The software industry has - for decades - dealt with the whole "best of breed" versus "integrated application suite (ERP)" quagmire, the scenario centered on whether clients are better off trying to manage a whole variety of individual products themselves, via-à-vis having a ready-made integrated suite of applications. These arguments are surprisingly similar to the debates raging in the outsourcing industry today.
While a best-of-breed (b-o-b) approach can provide the client added quality (or functionality) and control over its suppliers, the prohibitive cost of managing multiple service providers (or applications), combined with the increased need for unique skillsets to integrate them into the business, favor the multisourcing (integrated-suite) route. And, while many enterprises have persisted with a b-o-b software strategy, both Oracle and SAP have been vacuuming up many of the niche application products, whereby presenting the client with the integrated-suite strategy, whether they initially wanted it or not. While outsourcing providers are generally not as acquisitive as software providers for a number of reasons, their need to add process depth, industry expertise, technology enablement and scale to their global services offerings naturally narrows down the playing field over time, as outsourcing engagements become more global and complex.

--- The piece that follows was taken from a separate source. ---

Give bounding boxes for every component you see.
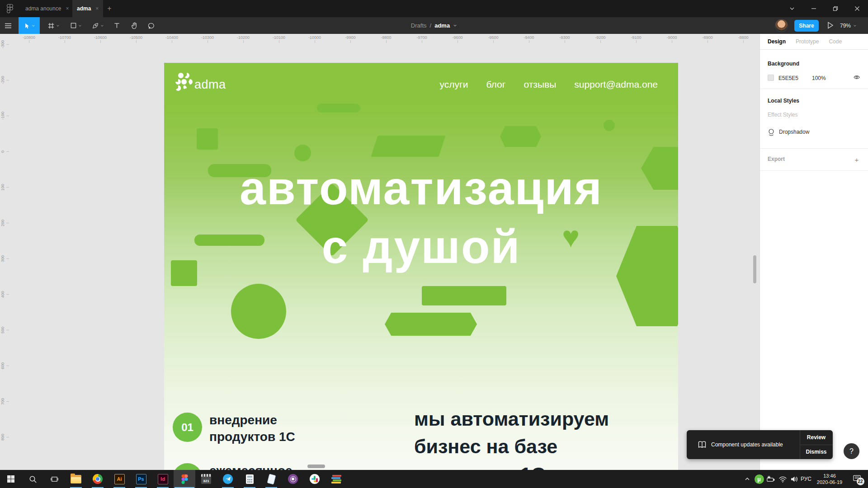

While many companies have gone down the path of selecting one "b-o-b" vendor for applications development and maintenance, another for HR BPO, another for F&A BPO, another for procurement BPO etc., an increasing number are now looking to narrow the playing field, realizing that where synergies exist on the vendor side across applications and processes (often termed as "bundling"), deliberately driving breakages between these synergies creates an extra layer of governance to piece these together. And while the client may have more control and contractual leverage over its vendors in these situations, it is often adding increased inefficiency to the overall process, in addition to the incremental cost of having a larger governance team to manage it. Moreover, acquiring and developing those governance skills is a tall order for most companies today.
In most sourcing instances, one ITO provider may be more accomplished at application development and maintenance than the BPO provider providing the corresponding business processes, or vice-versa. However, if one provider can demonstrate its application staff will be working in tandem with its business process design and operation delivery team in an organized and orchestrated knowledge transfer process, then the odds are the client will be better off deploying that single provider for a bundled engagement.
As the ERP experience taught us, it's often not the quality of the individual components that deliver the ultimate business value, but more the synergies and integration points between those components. In outsourcing, those integration points are delivered by a combination of people, technology and processes, so why should a client separate these out in instances where these integration points will be made less efficient and harder to manage?